There are two set pieces in a theater sitting on platforms with wheels. One is a tree with a mass of 50 kg. It is moving at 3 m/s. The other is a fence with a mass of 30 kg. If the two set pieces have equal momentum, how fast is the fence moving?
momentum each= 50*3=30*v solve for v.
150
To determine the speed of the fence, we can use the principle of conservation of momentum. The principle states that the total momentum before an event is equal to the total momentum after the event, assuming no external forces are acting.
In this case, we have two set pieces with different masses, moving at different speeds. The tree has a mass of 50 kg and is moving at 3 m/s, while the fence has a mass of 30 kg, and we need to find its speed.
Let's set up some variables:
- The mass of the tree, m1 = 50 kg
- The speed of the tree, v1 = 3 m/s
- The mass of the fence, m2 = 30 kg
- The speed of the fence, v2 (what we need to find)

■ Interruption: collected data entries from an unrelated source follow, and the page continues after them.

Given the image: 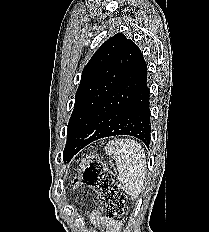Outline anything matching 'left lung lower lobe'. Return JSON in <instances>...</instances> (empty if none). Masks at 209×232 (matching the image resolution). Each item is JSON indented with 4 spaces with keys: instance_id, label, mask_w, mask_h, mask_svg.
Returning <instances> with one entry per match:
<instances>
[{
    "instance_id": "left-lung-lower-lobe-1",
    "label": "left lung lower lobe",
    "mask_w": 209,
    "mask_h": 232,
    "mask_svg": "<svg viewBox=\"0 0 209 232\" xmlns=\"http://www.w3.org/2000/svg\"><path fill=\"white\" fill-rule=\"evenodd\" d=\"M149 95L146 62L139 49L123 81L90 111L74 133L68 161L86 145L104 137L129 135L149 146Z\"/></svg>"
}]
</instances>
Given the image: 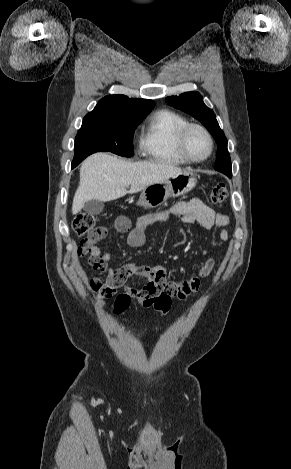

According to the conservation of momentum principle, the total momentum before the event (the moment when the set pieces have equal momentum) is equal to the total momentum after the event.
The momentum of an object can be calculated by multiplying its mass by its velocity. So we can write the equation for conservation of momentum as follows:
m1 * v1 = m2 * v2
Now, we just need to solve this equation for v2 (the speed of the fence). Let's plug in the given values:
50 kg * 3 m/s = 30 kg * v2
150 kg m/s = 30 kg * v2
Now, divide both sides of the equation by 30 kg to isolate v2:
v2 = 150 kg m/s / 30 kg
Simplifying the expression:
v2 = 5 m/s
Therefore, the fence is moving at a speed of 5 m/s.